90 Days to respond; civil suits over recorded police phone calls looming

SOUTH BEND, Ind. - The first of what could be several civil lawsuits is looming, as five individuals represented by Pfeifer, Morgan, and Stesiak have notified the city of their tort claim.

The city now has 90 days to respond; they can accept the claim, deny the claim, or stay silent. If the 90 days expires and the city has stayed silent, it is the same as denying the claim.

The attorney’s have enlisted the assistance of another firm from Indianapolis they claim has experience litigating this type of case.

The five claimants are Detective Brian Young, whose line was recorded; his wife Sandy Young, who says she made several calls to the line; Division Chief Steve Richmond, who was supposed to have the line to begin with but avoided it by requesting that he keep his original line when he was promoted to Division Chief; Assistant Commander of the Metro Homicide Unit and South Bend Police Lt. Dave Wells; and Commander of the Metro Homicide Unit Tim Corbett.

None of the claimants know for certain they were recorded; and only Corbett has been confirmed to be on tape by Karen DePaepe, who says she stumbled onto the original files, and the mistaken switching of lines, while she was conducting maintenance on the recording system.

According to Daniel Pfeifer, his clients claims are based on telephone conversations that were illegally recorded by wiretapping.

Despite documentation that officers with the police department can have no expectation of privacy when using department equipment, and that it can be inspected at any time, Pfeifer says private conversations cannot be listened to or recorded.

But the Federal Wiretapping and Electronic Eavesdropping statute has exceptions, specifically for law enforcement.

These exceptions were put to the civil litigation test in Amati vs. Woodstock.

In that case, police officers who worked at the department in Woodstock, Illinois brought a civil suit because their private conversations were recorded on a phone line they had been told was not recorded.

In the course of the litigation the city was able to argue that the recordings were done in the course of ordinary law enforcement.

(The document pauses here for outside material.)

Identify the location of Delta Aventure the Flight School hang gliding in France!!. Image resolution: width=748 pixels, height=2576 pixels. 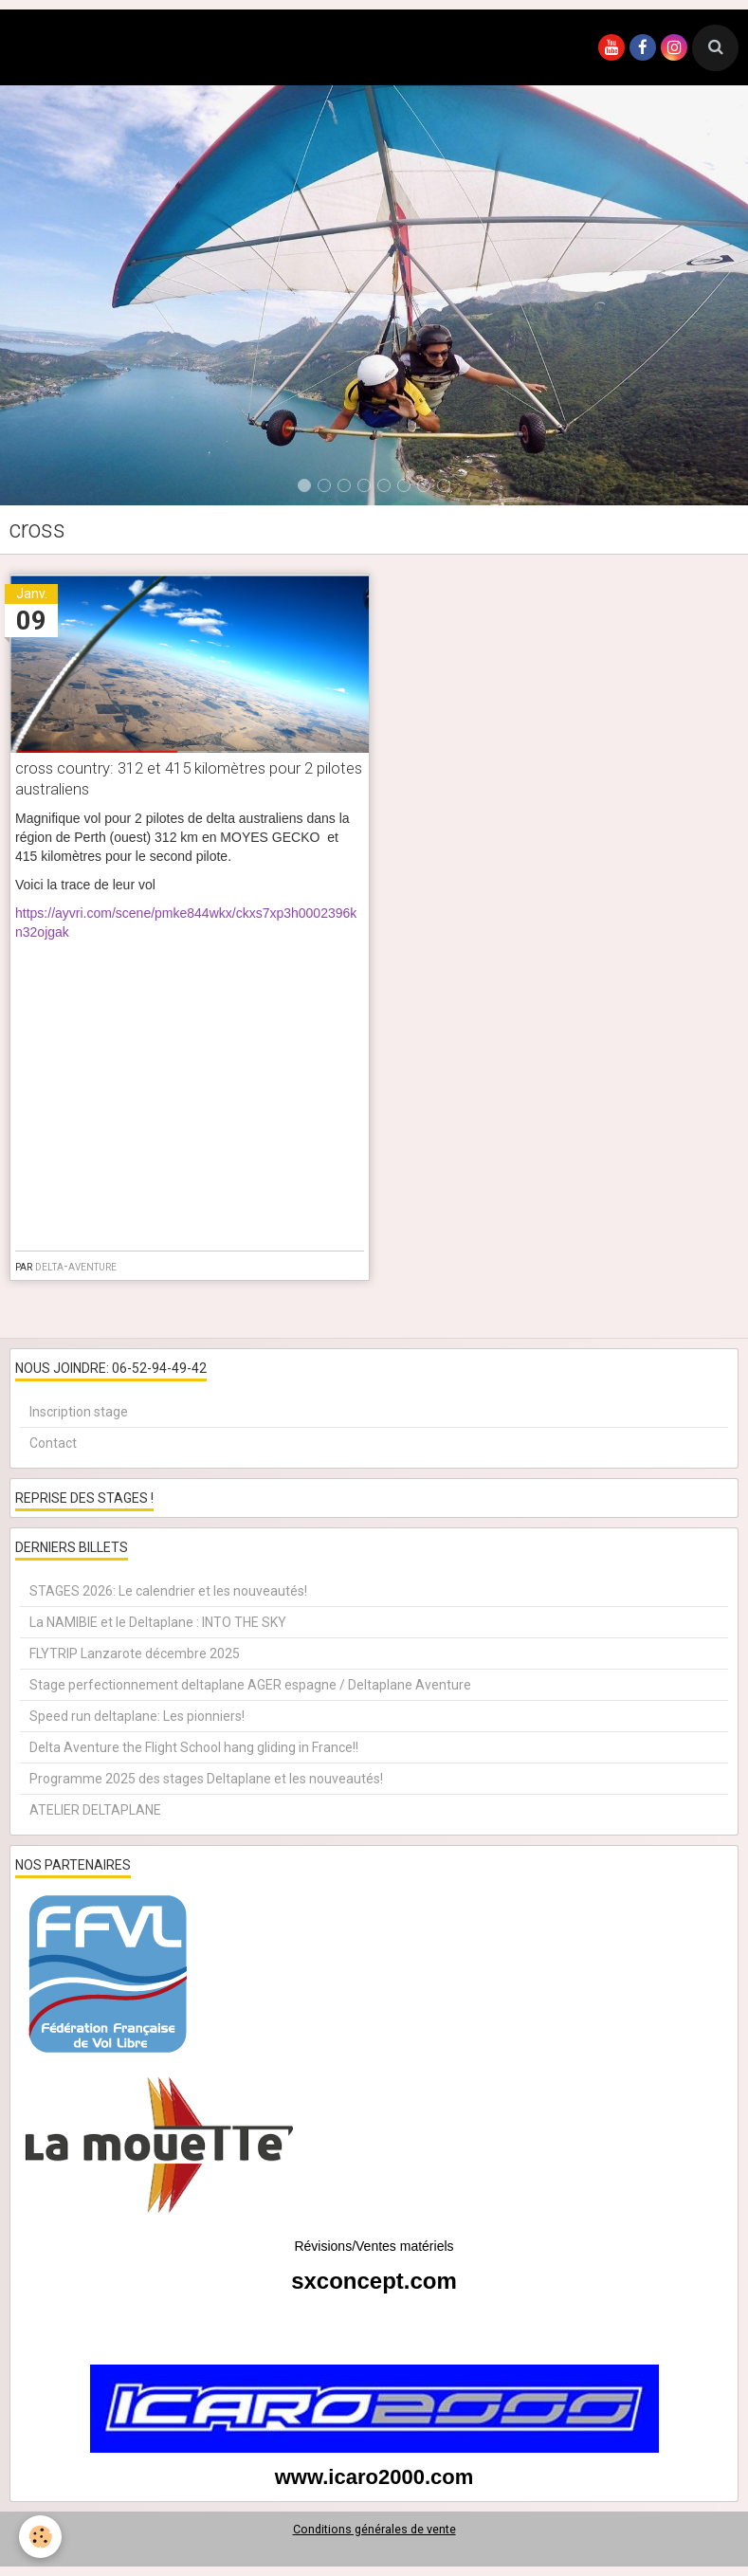
(193, 1747).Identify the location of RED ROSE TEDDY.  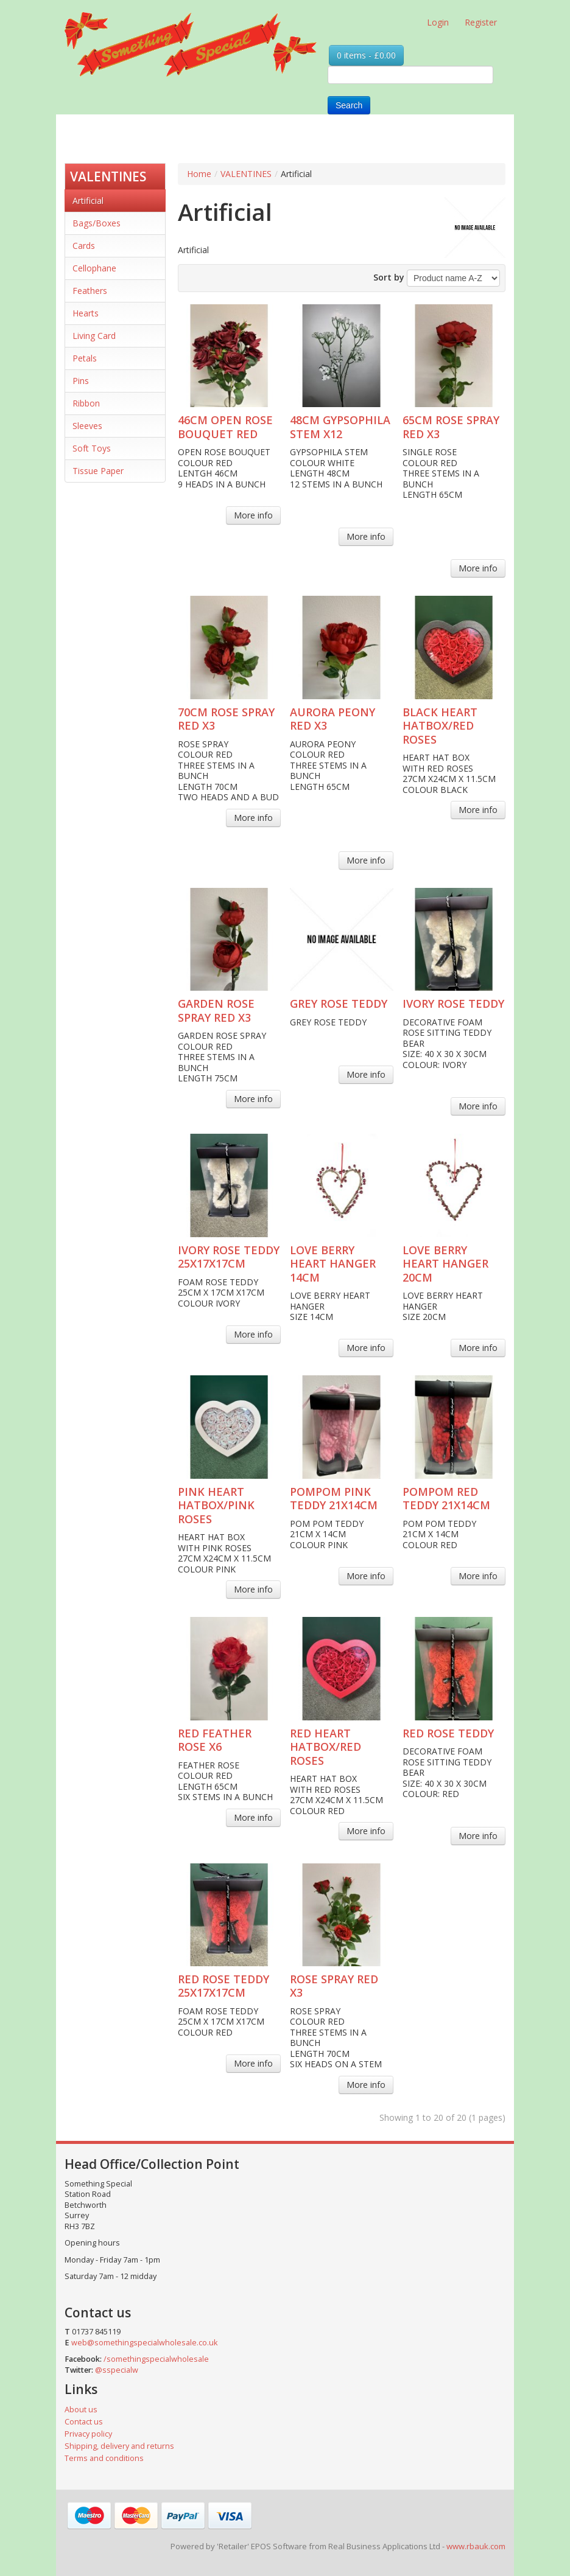
(448, 1733).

The Seventh District Circuit Court of Appeals, which is the circuit court South Bend falls under, ruled against the officers saying, “The invasion of privacy was regrettable. But if all congress had cared about was the protection of privacy it would not have written an exception for electronic eavesdropping in the ordinary course of law enforcement into the statute.”

This could have been good news for the city of South Bend, because it sets a precedent that could seriously hamper the civil suit here if it applies.

As it stands, former Director of Communications Karen DePaepe has stated that the line in question was originally recorded to have documentation of complaints against officers and for tips into investigations.

However, several weeks ago, South Bend’s Mayor Pete Buttigieg has marginalized the ruling as it relates to what happened here stating, “I know that there was a superficially similar case but my understanding is that it doesn’t provide an exception here.”

Buttigieg went on to talk about how federal authorities certainly knew about the case and he claimed (for them) that they still had a problem with what was going on in South Bend.

There has been no official response from U.S. Attorney David Capp that he knew about Amati vs. Woodstock, or if it influenced his decision not to press charges.

From the beginning Mayor Buttigieg has been adamant that the police department was out of compliance, according to federal authorities.

Pfeifer has taken that as an admission that illegal wiretapping has occurred.

Now, his clients could end up suing the city for every single phone call they made on and to that line.

But U.S. Attorney David Capp has never actually stated in so many words that illegal activity actually occurred.

In a letter to the city Capp references that the Mayor has made several changes to the policies, and that they have not, nor cannot, weigh in on whether they are correct.

Prior to leaving for his commitment to the Naval Reserve, Buttigieg had been pressured about potential litigation from the other side of the issue; whether his handling of the personnel changes was appropriate.

His comments about whether the legal opinion of Amati vs. Woodstock were predicated on advice he received from the special counsel he commissioned, Rich Hill; who does not appear to have any previous federal, criminal, or wiretapping law experience; and interim City Attorney, Aladean DeRose.

Buttigieg did speak with G. Robert Blakey, the University of Notre Dame Law School professor and man who oversaw the committee to create the wiretapping law in the 60s, nearly two months after the scandal broke.

Blakey’s opinions have been echoed by Pfeifer.

A phone conversation with Blakey, the day after Buttigieg claimed to have talked to him, revealed that Buttigieg failed to mention the Amati vs Woodstock opinion when giving Blakey all of the details of what had happened.

Pfeifer was unaware of the precedent setting case law as well.